Demi Moore and Alec Baldwin last starred together twenty years ago. When they were bankable movie stars, both actors added subversive elements to their conventional roles, Moore revealing the steel spine of underestimated women, Baldwin injecting hissing menace into stalwart men.
There are shades of their powerful and ambitious 1990s characters in the paint-by-numbers indie film Blind, with Moore giving Suzanne Dutchman, the toned and taut wife of an indicted Wall Street shark (Dylan McDermott), some much needed resolve, and Baldwin lending his booming authority to Bill Oakland, an embittered novelist blinded in a car accident.
In his first feature, director Michael Mailer effectively shows how easily even influential and accomplished people can become isolated, but there’s little in the screenplay by John Buffalo Mailer to indicate that either of these two has the capacity to change, even when ignited by unexpected passion. (There are hints of the filmmakers’ father Norman Mailer in Oakland’s prose and his aggressive intelligence.) An experienced indie producer, Michael Mailer makes excellent use of locations, using the Dutchmans’ Manhattan penthouse and Oakland’s Brooklyn brownstone as representations of their inner lives.

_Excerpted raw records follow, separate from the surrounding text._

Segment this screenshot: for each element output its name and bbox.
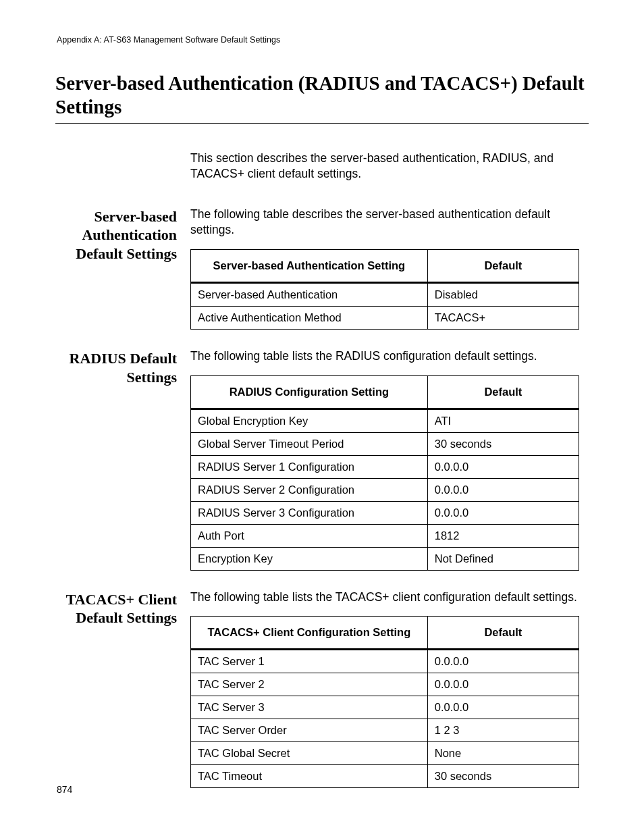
cell-setting: TAC Server 1 <box>191 650 428 673</box>
side-heading: TACACS+ Client Default Settings <box>55 590 190 627</box>
cell-default: 0.0.0.0 <box>427 673 579 696</box>
table-row: TAC Server 10.0.0.0 <box>191 650 579 673</box>
cell-default: None <box>427 742 579 765</box>
table-row: Active Authentication Method TACACS+ <box>191 307 579 330</box>
cell-default: 0.0.0.0 <box>427 650 579 673</box>
cell-setting: Global Encryption Key <box>191 409 428 432</box>
table-row: RADIUS Server 3 Configuration0.0.0.0 <box>191 501 579 524</box>
table-row: Auth Port1812 <box>191 524 579 547</box>
col-header-setting: Server-based Authentication Setting <box>191 250 428 283</box>
cell-default: Not Defined <box>427 547 579 570</box>
cell-setting: Server-based Authentication <box>191 283 428 307</box>
section-auth-defaults: Server-based Authentication Default Sett… <box>55 207 589 330</box>
side-heading: Server-based Authentication Default Sett… <box>55 207 190 263</box>
section-intro: The following table lists the RADIUS con… <box>190 348 579 365</box>
table-row: Global Server Timeout Period30 seconds <box>191 432 579 455</box>
cell-default: 0.0.0.0 <box>427 455 579 478</box>
cell-default: TACACS+ <box>427 307 579 330</box>
cell-setting: TAC Server 3 <box>191 696 428 719</box>
table-row: TAC Server Order1 2 3 <box>191 719 579 742</box>
cell-default: 0.0.0.0 <box>427 501 579 524</box>
cell-setting: RADIUS Server 1 Configuration <box>191 455 428 478</box>
cell-default: Disabled <box>427 283 579 307</box>
cell-default: 30 seconds <box>427 765 579 788</box>
cell-setting: TAC Timeout <box>191 765 428 788</box>
cell-default: 0.0.0.0 <box>427 696 579 719</box>
table-row: RADIUS Server 1 Configuration0.0.0.0 <box>191 455 579 478</box>
section-tacacs-defaults: TACACS+ Client Default Settings The foll… <box>55 590 589 789</box>
cell-setting: TAC Global Secret <box>191 742 428 765</box>
table-row: Server-based Authentication Disabled <box>191 283 579 307</box>
col-header-default: Default <box>427 375 579 409</box>
cell-default: 30 seconds <box>427 432 579 455</box>
table-row: TAC Server 20.0.0.0 <box>191 673 579 696</box>
section-intro: The following table lists the TACACS+ cl… <box>190 590 579 606</box>
cell-default: 1812 <box>427 524 579 547</box>
cell-setting: Encryption Key <box>191 547 428 570</box>
cell-setting: Auth Port <box>191 524 428 547</box>
cell-default: 0.0.0.0 <box>427 478 579 501</box>
col-header-default: Default <box>427 617 579 650</box>
table-row: Global Encryption KeyATI <box>191 409 579 432</box>
col-header-setting: TACACS+ Client Configuration Setting <box>191 617 428 650</box>
table-tacacs-defaults: TACACS+ Client Configuration Setting Def… <box>190 616 579 788</box>
table-row: TAC Timeout30 seconds <box>191 765 579 788</box>
section-intro: The following table describes the server… <box>190 207 579 238</box>
cell-setting: RADIUS Server 3 Configuration <box>191 501 428 524</box>
page-title: Server-based Authentication (RADIUS and … <box>55 72 589 124</box>
intro-paragraph: This section describes the server-based … <box>190 151 579 182</box>
cell-setting: RADIUS Server 2 Configuration <box>191 478 428 501</box>
running-head: Appendix A: AT-S63 Management Software D… <box>55 35 589 45</box>
col-header-default: Default <box>427 250 579 283</box>
cell-setting: TAC Server Order <box>191 719 428 742</box>
table-row: Encryption KeyNot Defined <box>191 547 579 570</box>
table-radius-defaults: RADIUS Configuration Setting Default Glo… <box>190 375 579 571</box>
table-row: TAC Server 30.0.0.0 <box>191 696 579 719</box>
cell-default: ATI <box>427 409 579 432</box>
side-heading: RADIUS Default Settings <box>55 348 190 386</box>
cell-setting: Global Server Timeout Period <box>191 432 428 455</box>
table-auth-defaults: Server-based Authentication Setting Defa… <box>190 249 579 330</box>
col-header-setting: RADIUS Configuration Setting <box>191 375 428 409</box>
section-radius-defaults: RADIUS Default Settings The following ta… <box>55 348 589 571</box>
page-number: 874 <box>57 784 72 795</box>
cell-default: 1 2 3 <box>427 719 579 742</box>
table-row: RADIUS Server 2 Configuration0.0.0.0 <box>191 478 579 501</box>
cell-setting: TAC Server 2 <box>191 673 428 696</box>
table-row: TAC Global SecretNone <box>191 742 579 765</box>
cell-setting: Active Authentication Method <box>191 307 428 330</box>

The script alludes to what Suzanne sacrificed to be a supportive spouse and reveals how Bill’s guilt contributes to his churlishness, but it’s old-fashioned star power that makes these older and (getting) wiser characters credible. Moore’s and Baldwin’s forceful personalities power their performances, and these evenly matched partners have now invigorated both a convoluted thriller (The Juror) and a predictable romance (Blind).